Calculate vectors AB, AC, and BC.

Calculate the components of vectors AB, AC, and BC along the x-axis and y-axis.

If the components are equal, the triangle is equilateral.

If the components are not equal, the triangle is not equilateral.

Example 4

Given:

A(1, 1)
B(2, 4)
C(3, 1) To prove: Triangle ABC is equilateral

Solution 7

Vector AB = Vector B - Vector A = (2, 4) - (1, 1) = (1, 3)

Vector AC = Vector C - Vector A = (3, 1) - (1, 1) = (2, 0)

Vector BC = Vector C - Vector B = (3, 1) - (2, 4) = (1, -3)

Components of AB along the x-axis = 1

Components of AC along the x-axis = 2

Components of BC along the x-axis = 1

Solution 8

The components of vectors AB, AC, and BC along the x-axis are not equal.
Hence, the triangle ABC is not equilateral.

Summary

We explored different techniques to prove that a triangle is equilateral using vector methods.
We used the concepts of magnitudes, dot products, angles between vectors, and vector components.
By applying these techniques, we were able to determine whether a given triangle is equilateral or not.

Key Points to Remember

To prove a triangle is equilateral, we need to show that the magnitudes of its sides are equal.

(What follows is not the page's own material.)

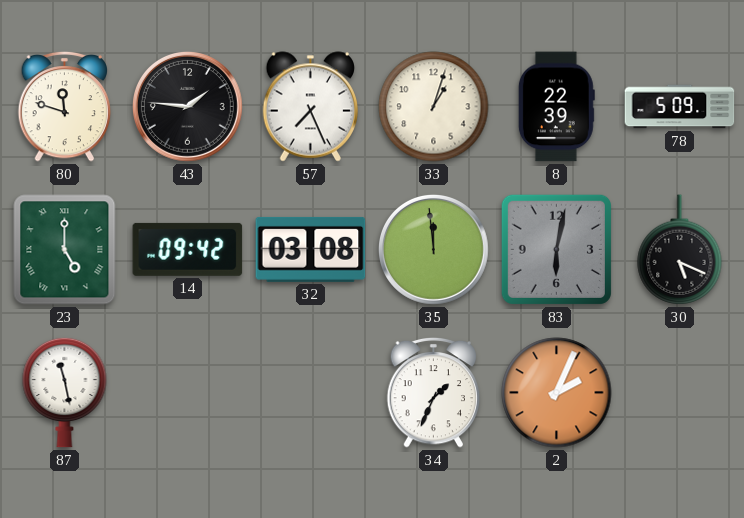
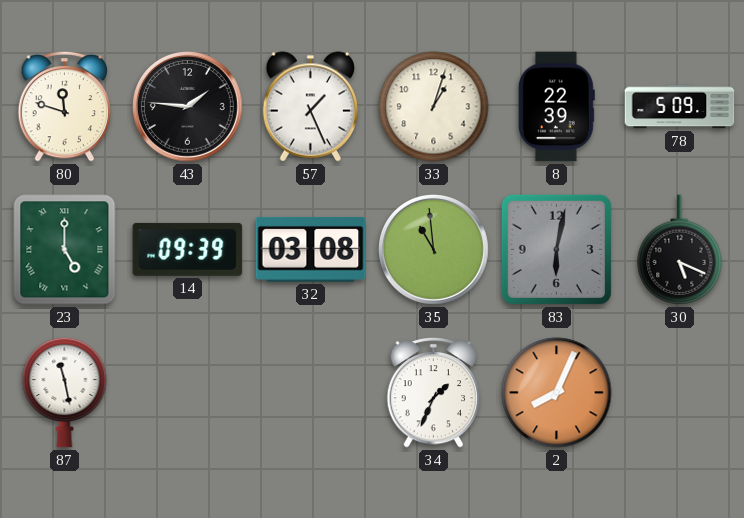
57: 7:26 -> 1:26
14: 09:42 -> 09:39
35: 11:59 -> 10:59
2: 2:04 -> 8:04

We can also use the dot products of vectors to determine if a triangle is equilateral.

The angles between vectors can also be used to prove the equilateral nature of a triangle.

Vector components along the x-axis and y-axis can help us determine if a triangle is equilateral.

Practice Problems

Given: A(2, 2), B(4, 2), C(3, 4). Prove that triangle ABC is equilateral.

Given: A(-3, 1), B(-1, -1), C(1, 3). Prove that triangle ABC is equilateral.

Given: A(5, 2), B(6, 4), C(7, 2). Prove that triangle ABC is equilateral.

Practice Problem Solutions

Solution: AB = (4 - 2, 2 - 2) = (2, 0); BC = (3 - 4, 4 - 2) = (-1, 2); AC = (3 - 2, 4 - 2) = (1, 2). Magnitude of AB = 2; magnitude of BC = √5; magnitude of AC = √5. Hence, the triangle ABC is not equilateral.

Solution: AB = (-1 - (-3), -1 - 1) = (2, -2); BC = (1 - (-1), 3 - (-1)) = (2, 4); AC = (1 - (-3), 3 - 1) = (4, 2). Magnitude of AB = √8; magnitude of BC = √20; magnitude of AC = √20. Hence, the triangle ABC is equilateral.

Solution: AB = (6 - 5, 4 - 2) = (1, 2); BC = (7 - 6, 2 - 4) = (1, -2); AC = (7 - 5, 2 - 2) = (2, 0). Magnitude of AB = √5; magnitude of BC = √5; magnitude of AC = 2. Hence, the triangle ABC is not equilateral.